I have been thinking a lot about what it means to be gospel-centered, specifically in our context at Emmaus. Over the next few days I’ll be writing about what gospel-centeredness is and how it works itself out.
Emmaus is a gospel-centered church. This means that everything we believe and do is calibrated by the gospel and its implications. We have a Gospel-Centered DNA.
What does this look like? We use three words that capture it: Christ, Gospel, & Community.
Christ means anointed or king. When Jesus came into the world he announced that he was this promised king (Mk. 1:14). He was sent by God to rescue his people, defeat Satan, destroy death and bring in his perfect kingdom (Matt. 1:21; 1 Jn. 3:8; Heb. 1:8, 12:28). Because of his perfect character (sinless & holy) and his successful work as the only Savior, Jesus is to be supremely treasured (Col. 3:1-4). A gospel-centered church magnifies the worth and work of Christ.
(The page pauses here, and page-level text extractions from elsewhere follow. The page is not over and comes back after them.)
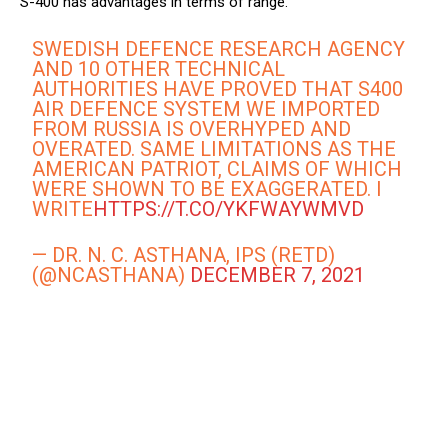
S-400 has advantages in terms of range.
SWEDISH DEFENCE RESEARCH AGENCY
AND 10 OTHER TECHNICAL
AUTHORITIES HAVE PROVED THAT S400
AIR DEFENCE SYSTEM WE IMPORTED
FROM RUSSIA IS OVERHYPED AND
OVERATED. SAME LIMITATIONS AS THE
AMERICAN PATRIOT, CLAIMS OF WHICH
WERE SHOWN TO BE EXAGGERATED. I
WRITE
HTTPS://T.CO/YKFWAYWMVD
— DR. N. C. ASTHANA, IPS (RETD)
(@NCASTHANA)
DECEMBER 7, 2021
The gospel simply means “good-news.” The gospel is good-news because it is the story of how God rescued his enemies by adopting them into his family (Gal. 4:4-5; Eph. 1:3-5). This was accomplished through the self-sacrifice of Jesus in the place of rebels like us (Rom. 5:11). His perfect life of obedience and his death upon the cross satisfied the requirements of God’s Law for us while earning the basis for God accepting us (2 Cor. 5:21). Through his life, death, and resurrection Jesus has conquered sin, Satan, and death while reconciling sinners to God (Col. 1:21). This gospel message is to be declared faithfully, believed, and applied to every aspect of life (1 Cor. 9:16-27). A gospel-centered church is a gospel-saturated church.
God is building a new community through the gospel (Col. 1:6). This community is a family consisting of former enemies who are now adopted sons and daughters (Gal. 4:4-7). This community is called the church, a people who are continually reformed and refreshed by the transforming power of the gospel (Rom. 12:1-2). Members of this new community are people who are called to be on mission. Just as Jesus was sent as a missionary in his incarnation so too he sends us, his followers as missionaries into the world for the work of the gospel (John 20:21; Matt. 28:19-21). This mission consists of building the gospel community through loving service to one another as well as proclaiming the gospel to those who have yet to believe. A gospel-centered church is training church because they understand their identity and mission.